═══ EXTRACTED DATA ═══

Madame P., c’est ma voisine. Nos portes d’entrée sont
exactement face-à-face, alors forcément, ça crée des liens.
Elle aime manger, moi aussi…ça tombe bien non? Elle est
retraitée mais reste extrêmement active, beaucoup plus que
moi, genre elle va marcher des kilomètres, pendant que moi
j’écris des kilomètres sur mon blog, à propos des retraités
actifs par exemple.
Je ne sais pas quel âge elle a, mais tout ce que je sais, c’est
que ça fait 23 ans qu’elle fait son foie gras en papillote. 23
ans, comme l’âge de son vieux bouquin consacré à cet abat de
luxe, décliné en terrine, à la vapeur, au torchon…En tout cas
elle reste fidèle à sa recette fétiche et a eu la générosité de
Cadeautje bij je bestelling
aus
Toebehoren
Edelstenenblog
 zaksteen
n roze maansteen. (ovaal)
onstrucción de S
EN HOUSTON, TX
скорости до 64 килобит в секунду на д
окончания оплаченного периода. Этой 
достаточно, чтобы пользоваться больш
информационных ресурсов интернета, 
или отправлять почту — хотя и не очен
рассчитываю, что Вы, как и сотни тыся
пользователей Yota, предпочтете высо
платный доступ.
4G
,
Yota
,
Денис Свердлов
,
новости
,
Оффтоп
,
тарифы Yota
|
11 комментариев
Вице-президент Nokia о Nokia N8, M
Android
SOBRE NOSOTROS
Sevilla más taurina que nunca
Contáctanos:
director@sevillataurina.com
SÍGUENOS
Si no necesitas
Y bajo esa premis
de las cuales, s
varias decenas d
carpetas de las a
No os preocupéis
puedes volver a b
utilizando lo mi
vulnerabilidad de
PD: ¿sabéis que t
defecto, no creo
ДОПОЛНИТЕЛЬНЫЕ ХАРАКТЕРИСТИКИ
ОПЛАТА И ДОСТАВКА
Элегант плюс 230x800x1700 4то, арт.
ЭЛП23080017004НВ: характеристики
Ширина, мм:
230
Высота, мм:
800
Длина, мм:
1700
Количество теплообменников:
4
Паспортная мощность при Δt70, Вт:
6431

═══

_PROBLEM STATEMENT_. Exactly as shown, repeat every record.

_PROBLEM SOLUTION_.
Madame P., c’est ma voisine. Nos portes d’entrée sont
exactement face-à-face, alors forcément, ça crée des liens.
Elle aime manger, moi aussi…ça tombe bien non? Elle est
retraitée mais reste extrêmement active, beaucoup plus que
moi, genre elle va marcher des kilomètres, pendant que moi
j’écris des kilomètres sur mon blog, à propos des retraités
actifs par exemple.
Je ne sais pas quel âge elle a, mais tout ce que je sais, c’est
que ça fait 23 ans qu’elle fait son foie gras en papillote. 23
ans, comme l’âge de son vieux bouquin consacré à cet abat de
luxe, décliné en terrine, à la vapeur, au torchon…En tout cas
elle reste fidèle à sa recette fétiche et a eu la générosité de
Cadeautje bij je bestelling
aus
Toebehoren
Edelstenenblog
 zaksteen
n roze maansteen. (ovaal)
onstrucción de S
EN HOUSTON, TX
скорости до 64 килобит в секунду на д
окончания оплаченного периода. Этой 
достаточно, чтобы пользоваться больш
информационных ресурсов интернета, 
или отправлять почту — хотя и не очен
рассчитываю, что Вы, как и сотни тыся
пользователей Yota, предпочтете высо
платный доступ.
4G
,
Yota
,
Денис Свердлов
,
новости
,
Оффтоп
,
тарифы Yota
|
11 комментариев
Вице-президент Nokia о Nokia N8, M
Android
SOBRE NOSOTROS
Sevilla más taurina que nunca
Contáctanos:
director@sevillataurina.com
SÍGUENOS
Si no necesitas
Y bajo esa premis
de las cuales, s
varias decenas d
carpetas de las a
No os preocupéis
puedes volver a b
utilizando lo mi
vulnerabilidad de
PD: ¿sabéis que t
defecto, no creo
ДОПОЛНИТЕЛЬНЫЕ ХАРАКТЕРИСТИКИ
ОПЛАТА И ДОСТАВКА
Элегант плюс 230x800x1700 4то, арт.
ЭЛП23080017004НВ: характеристики
Ширина, мм:
230
Высота, мм:
800
Длина, мм:
1700
Количество теплообменников:
4
Паспортная мощность при Δt70, Вт:
6431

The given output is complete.